I have buddy who is also a boatbuilder. He is working on a little dinghy in oak and he called me last night to hear if i ever had problems with the Le Tonkinois lak.

He had added 5 layers of it and when he put on nr 6 layer of the lacquer the trouble started…

The lacquer was began to look funny like something took a grab in it from all sides and then were pulling and streching it. He asked me if i was using it straight from the box or if i had put some in another box and uséd it from there.

I always use it from the box and that is why i dont have had any problem with it he sad.

He had put some in a plasticbox and when he was finish turned the box upside down. So the plasticbox was kind of "painted" inside with lacquer next time i he used it. So he did like that until he had added layer nr 5,and then he decided to clean the plasticbox before putting more lacquer in. He had a 2,5 ltr lacquer and they are made so you cant get a brush in to them. I use them with only 0,75 ltr in and there is a lid to take of so you can get the brush in.

He contacted the firm who sold the lacquer and found out that you must never put the lacquer in plactic! 
Its no problem on the first layer,but when you add the lacquer on lacquer the problems starts.The lacquer kind of "draw"something out of the plastic and then you got trouble. Since he turned the plasticbox up side down after the first layer the lacquer had protected until he cleaned the box.

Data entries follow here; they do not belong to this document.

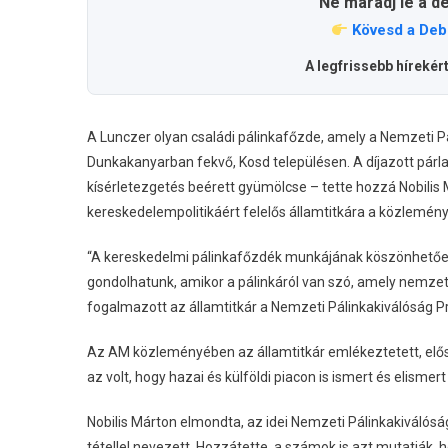
Ne maradj le a d
Kövesd a Deb
A legfrissebb hírekér
A Lunczer olyan családi pálinkafőzde, amely a Nemzeti P
Dunkakanyarban fekvő, Kosd településen. A díjazott párl
kísérletezgetés beérett gyümölcse – tette hozzá Nobilis 
kereskedelempolitikáért felelős államtitkára a közlemén
“A kereskedelmi pálinkafőzdék munkájának köszönhetőe
gondolhatunk, amikor a pálinkáról van szó, amely nemze
fogalmazott az államtitkár a Nemzeti Pálinkakiválóság Pr
Az AM közleményében az államtitkár emlékeztetett, elős
az volt, hogy hazai és külföldi piacon is ismert és elisme
Nobilis Márton elmondta, az idei Nemzeti Pálinkakiválós
tétellel nevezett. Hozzátette, a számok is azt mutatják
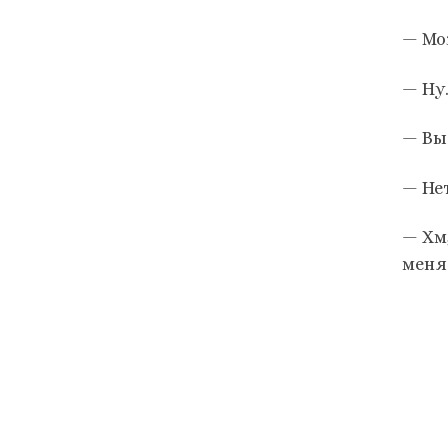
— Мо
— Ну
— Вы
— Не
— Хм
меня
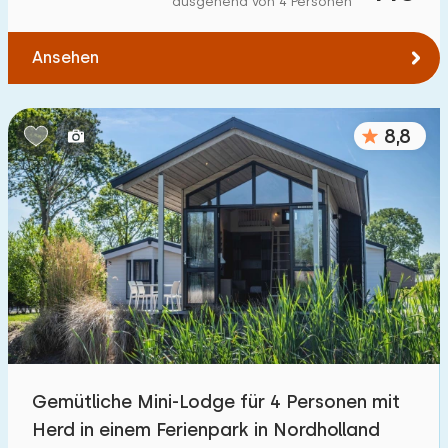
ausgehend von 4 Personen
Zum Wald
:
(max. km)
Ansehen
1
2
5
10
20
Zum Wasser
:
(max. km)
8,8
1
2
5
10
20
Zu öffentlichen Verkehrsmitteln
:
(max. km)
0,2
0,5
1
2
5
Unterkunft
Nicht im Ferienpark
0
Gemütliche Mini-Lodge für 4 Personen mit
Im Ferienpark
Herd in einem Ferienpark in Nordholland
25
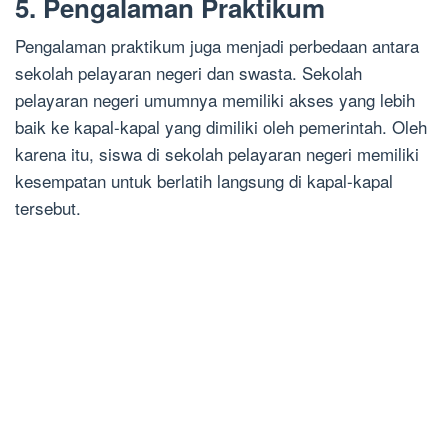
5. Pengalaman Praktikum
Pengalaman praktikum juga menjadi perbedaan antara
sekolah pelayaran negeri dan swasta. Sekolah
pelayaran negeri umumnya memiliki akses yang lebih
baik ke kapal-kapal yang dimiliki oleh pemerintah. Oleh
karena itu, siswa di sekolah pelayaran negeri memiliki
kesempatan untuk berlatih langsung di kapal-kapal
tersebut.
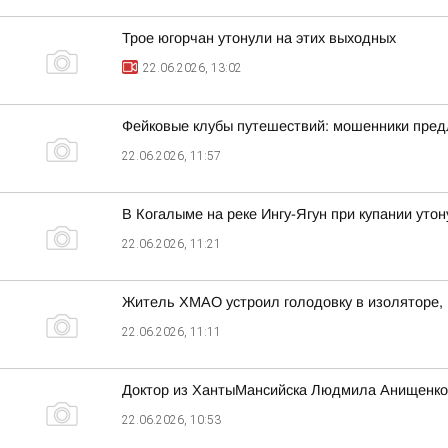
Трое югорчан утонули на этих выходных
22.06.2026, 13:02
Фейковые клубы путешествий: мошенники пред
22.06.2026, 11:57
В Когалыме на реке Ингу-Ягун при купании уто
22.06.2026, 11:21
Житель ХМАО устроил голодовку в изоляторе, 
22.06.2026, 11:11
Доктор из ХантыМансийска Людмила Анищенко
22.06.2026, 10:53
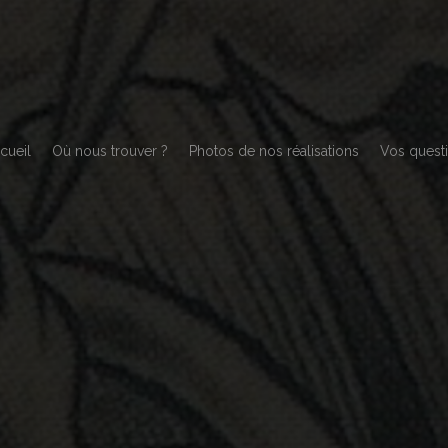
cueil
Où nous trouver ?
Photos de nos réalisations
Vos quest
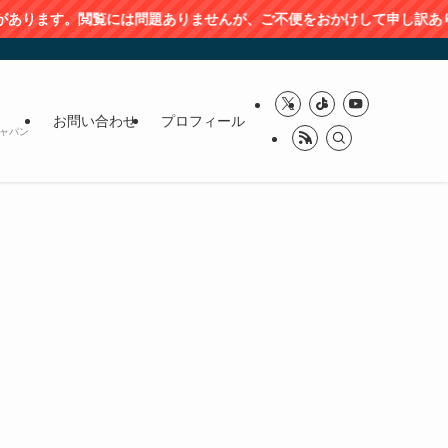
問題ありませんが、ご不便をおかけして申し訳ありません。）
お問い合わせ
プロフィール
ャパン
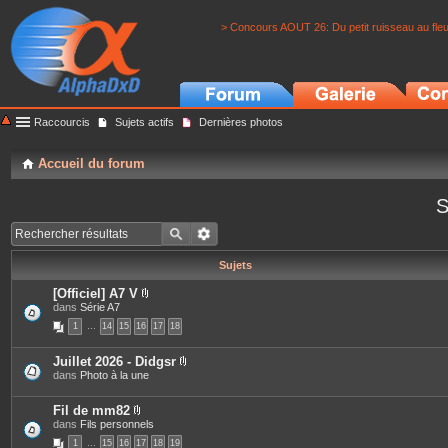
> Concours AOUT 26: Du petit ruisseau au fle
Raccourcis
Sujets actifs
Dernières photos
Accueil du forum
S
Sujets
[Officiel] A7 V
P
dans
Série A7
i
1
…
14
15
16
17
18
è
c
e
Juillet 2026 - Didgsr
s
P
dans
Photo à la une
j
i
o
è
i
c
Fil de mm82
n
e
P
dans
Fils personnels
t
s
i
e
1
…
15
16
17
18
19
j
è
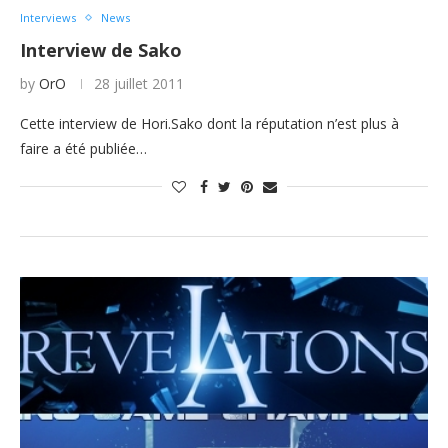
Interviews
News
Interview de Sako
by
OrO
28 juillet 2011
Cette interview de Hori.Sako dont la réputation n’est plus à
faire a été publiée…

So now he had a big job to do with cleaning it of and start over again.

So remember this lacquer only must be used in a metalbox and never plactic.

Have a nice day


----------



## Dennisgrosen (Nov 14, 2009)

thank´s for the warning Thomas ….
something I never had heard of on all the sites I have read about the chinese oil lack 
over the years

take care
Dennis


----------



## Napoleon (Sep 16, 2010)

Neither did i Dennis,but uhh what a disaster when things like that happens…


----------



## helluvawreck (Jul 21, 2010)

You think that you are doing everything right and then all of a sudden something like that jumps up and bites you on the ass. It's not a good thing when it happens. I'm sorry that it happened to your friend, *Napoleon*.


----------



## Napoleon (Sep 16, 2010)

Thanks Helluwreck,but then i hope this will safe some others from doing it


----------



## Dennisgrosen (Nov 14, 2009)

most hope the french fleet do it right since they use several thousend gallons of it a year 

I hope your freind come over it dispite the extra time he is going to use :-(


----------